[Records from a dataset]
== Segment start ==

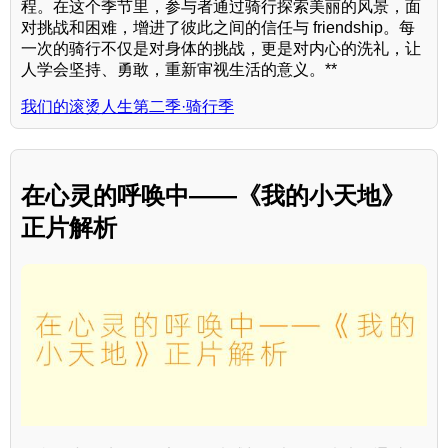
程。在这个季节里，参与者通过骑行探索美丽的风景，面
对挑战和困难，增进了彼此之间的信任与 friendship。每
一次的骑行不仅是对身体的挑战，更是对内心的洗礼，让
人学会坚持、勇敢，重新审视生活的意义。**
我们的滚烫人生第二季·骑行季
在心灵的呼唤中——《我的小天地》
正片解析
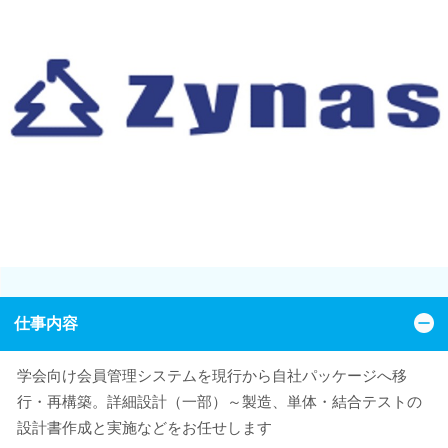
仕事内容
学会向け会員管理システムを現行から自社パッケージへ移
行・再構築。詳細設計（一部）～製造、単体・結合テストの
設計書作成と実施などをお任せします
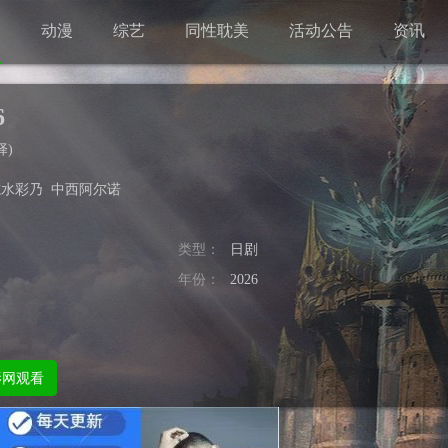
剧
动漫
综艺
同性耽美
活动公告
资讯
6
择
)
志水彩乃
中西阿尔诺
类型：
日剧
年份：
2026
影网观看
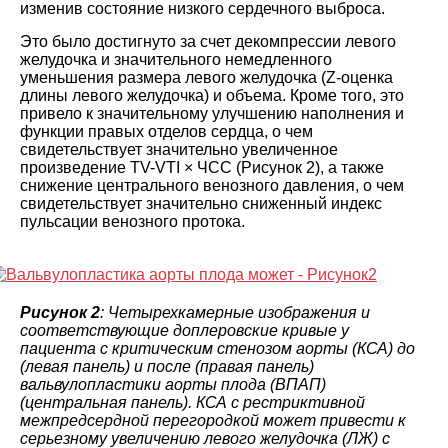
изменив состояние низкого сердечного выброса.
Это было достигнуто за счет декомпрессии левого
желудочка и значительного немедленного
уменьшения размера левого желудочка (Z-оценка
длины левого желудочка) и объема. Кроме того, это
привело к значительному улучшению наполнения и
функции правых отделов сердца, о чем
свидетельствует значительно увеличенное
произведение TV-VTI × ЧСС (Рисунок 2), а также
снижение центрального венозного давления, о чем
свидетельствует значительно сниженный индекс
пульсации венозного протока.
Рисунок 2
: Четырехкамерные изображения и
соответствующие доплеровские кривые у
пациента с критическим стенозом аорты (КСА) до
(левая панель) и после (правая панель)
вальвулопластики аорты плода (ВПАП)
(центральная панель). КСА с рестриктивной
межпредсердной перегородкой может привести к
серьезному увеличению левого желудочка (ЛЖ) с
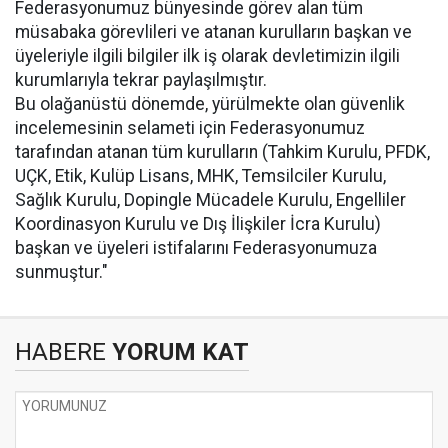
Federasyonumuz bünyesinde görev alan tüm
müsabaka görevlileri ve atanan kurulların başkan ve
üyeleriyle ilgili bilgiler ilk iş olarak devletimizin ilgili
kurumlarıyla tekrar paylaşılmıştır.
Bu olağanüstü dönemde, yürülmekte olan güvenlik
incelemesinin selameti için Federasyonumuz
tarafından atanan tüm kurulların (Tahkim Kurulu, PFDK,
UÇK, Etik, Kulüp Lisans, MHK, Temsilciler Kurulu,
Sağlık Kurulu, Dopingle Mücadele Kurulu, Engelliler
Koordinasyon Kurulu ve Dış İlişkiler İcra Kurulu)
başkan ve üyeleri istifalarını Federasyonumuza
sunmuştur."
HABERE
YORUM KAT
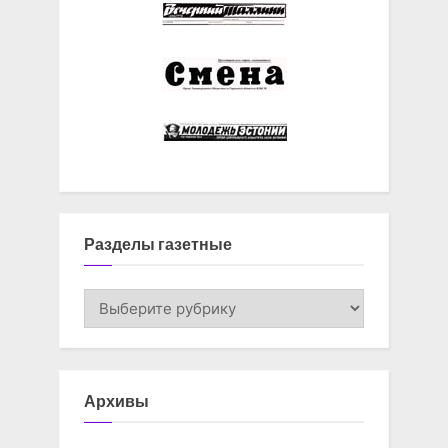
Разделы газетные
Разделы
газетные
Архивы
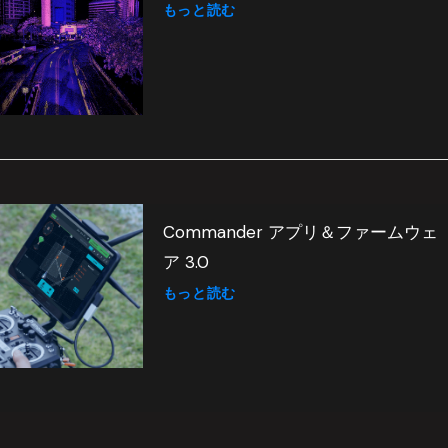
もっと読む
Commander アプリ＆ファームウェ
ア 3.0
もっと読む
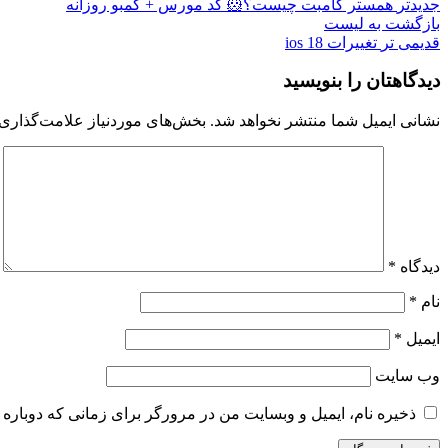
جدیدتر
همستر کامبت چیست؟🐹 کد مورس + کمبو روزانه
بازگشت به لیست
قدیمی تر
تغییرات ios 18
دیدگاهتان را بنویسید
نشانی ایمیل شما منتشر نخواهد شد.
بخش‌های موردنیاز علامت‌گذاری 
دیدگاه
*
نام
*
ایمیل
*
وب‌ سایت
ذخیره نام، ایمیل و وبسایت من در مرورگر برای زمانی که دوباره 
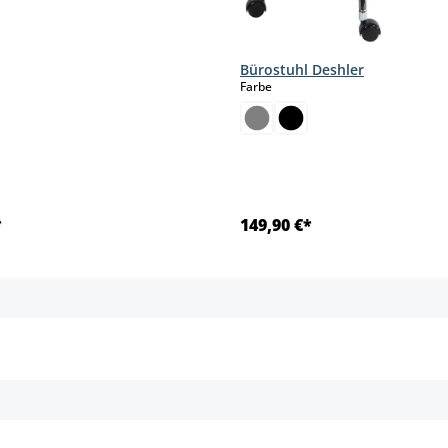
Bürostuhl Deshler
auswählen
Farbe
*
149,90 €*
Details
Details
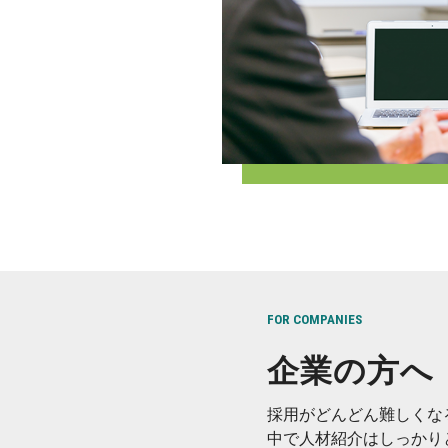
FOR COMPANIES
企業の方へ
採用がどんどん難しくな
中で人材紹介はしっかり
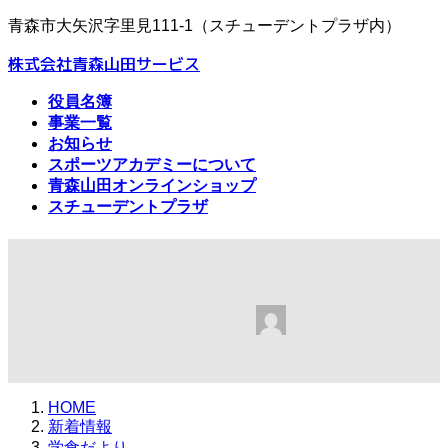
コ
ナ
青森市大矢沢字里見111-1（スチューデントプラザ内）
ン
ビ
株式会社青森山田サービス
テ
ゲ
ン
ー
役員名簿
ツ
シ
事業一覧
へ
ョ
お知らせ
ス
ン
スポーツアカデミーについて
キ
に
青森山田オンラインショップ
ッ
移
スチューデントプラザ
プ
動
学食便り
最
2025年11月17日
2025年11月16日
amb@
終
更
新
日
HOME
時
新着情報
:
学食だより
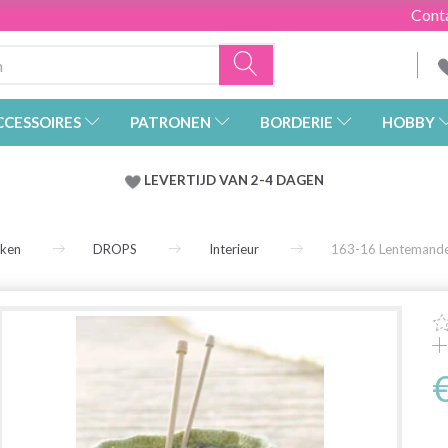
Cont
CCESSOIRES
PATRONEN
BORDERIE
HOBBY
LEVERTIJD VAN 2-4 DAGEN
rken
DROPS
Interieur
163-16 Lentemand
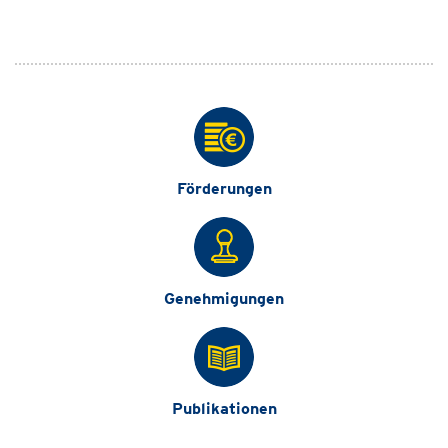
Förderungen
Genehmigungen
Publikationen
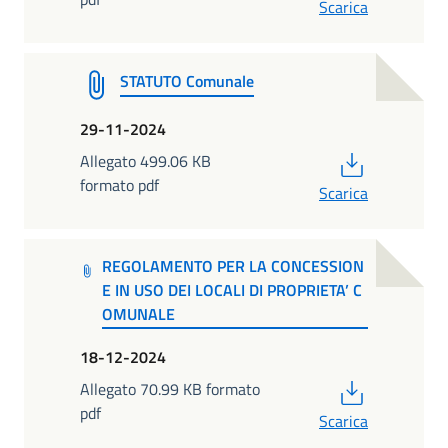
Scarica
STATUTO Comunale
29-11-2024
PDF
Allegato 499.06 KB
formato pdf
Scarica
REGOLAMENTO PER LA CONCESSION
E IN USO DEI LOCALI DI PROPRIETA’ C
OMUNALE
18-12-2024
PDF
Allegato 70.99 KB formato
pdf
Scarica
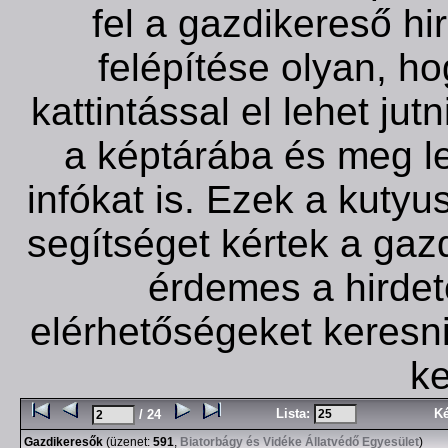
fel a gazdikereső hi
felépítése olyan, ho
kattintással el lehet jutn
a képtárába és meg leh
infókat is. Ezek a kuty
segítséget kértek a gaz
érdemes a hirde
elérhetőségeket keresni
ke
Lista:
K
/ 24
Gazdikeresők
(üzenet:
591
,
Biatorbágy és Vidéke Állatvédő Egyesület
)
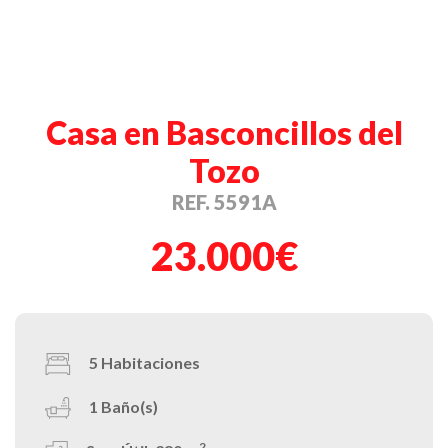
Casa en Basconcillos del
Tozo
REF. 5591A
23.000€
5
Habitaciones
1
Baño(s)
2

== Segment end ==

### Exercise requirements
Display each line of the data where "свидетельствует" occurs.

### Finished exercise
свидетельствует значительно увеличенное
свидетельствует значительно сниженный индекс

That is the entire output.